This map is well defined as follows: Given $\phi_1, \phi_2\in Aut(G)$ such that $\phi_1=g\phi_2g^{-1}$, we may construct a path $\alpha: [0,1]\rightarrow G$ such that $\alpha(0)=g$ and $\alpha(1)=e$, the identity in $G$. Then $H(w,t)=\alpha(t)\phi_2(w)\alpha(t)^{-1}$ is an isotopy with $H(w,0)=g\phi_2g^{-1}=\phi_1$ and $H(w,1)=\phi_2$.

Consider the case where $G=T^2$, the $2$-torus. Then $Out(T^2)\cong GL_2(\mathbb{Z})$ and $\pi_0(Diffeo(T^2))\cong Out(\pi_1(T^2))\cong GL_2(\mathbb{Z})$ via the Dehn-Nielsen-Baer Theorem. In this case, $k$ is an isomorphism.

Another case is the $3$-sphere, in which $Out(S^3)\cong 0$ and $\pi_0(Diffeo(S^3))\cong\mathbb{Z}_2$. In this case, $k$ is injective.

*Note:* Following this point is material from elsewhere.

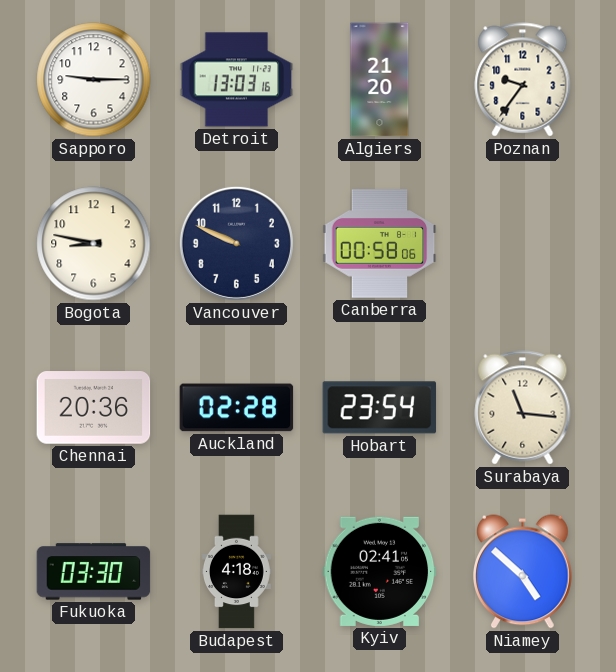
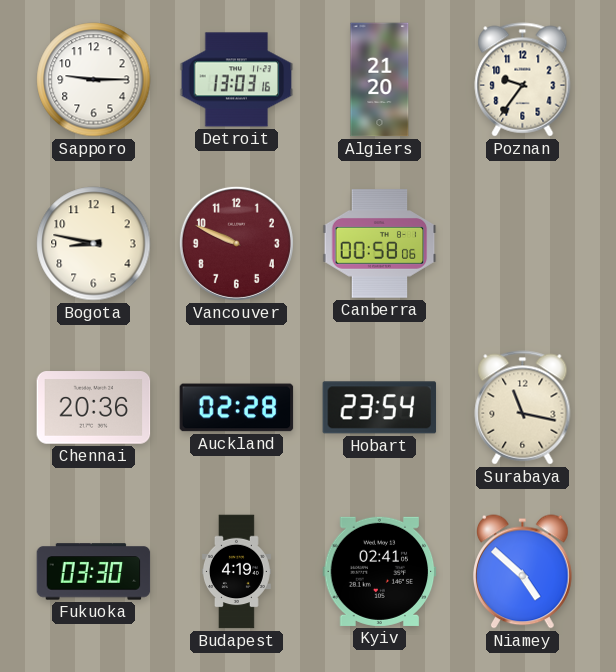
Vancouver dial: navy -> burgundy
Surabaya: 11:16 -> 11:17
Budapest: 4:18 -> 4:19
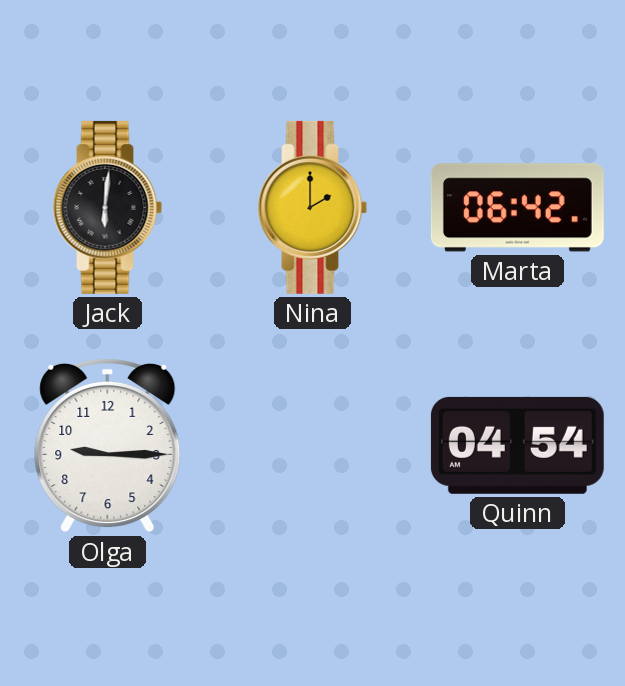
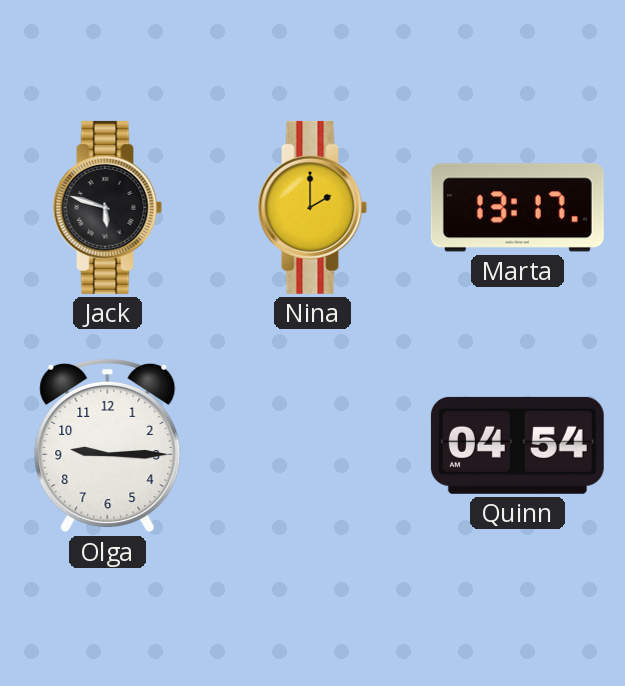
Jack: 6:01 -> 5:48
Marta: 06:42 -> 13:17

Is there a case where $k$ is surjective? If not, what is the obstruction? Moreover, are there higher dimensional examples of the bijective case? It seems that for higher dimensions, the smooth structures may make this problem computationally intractable.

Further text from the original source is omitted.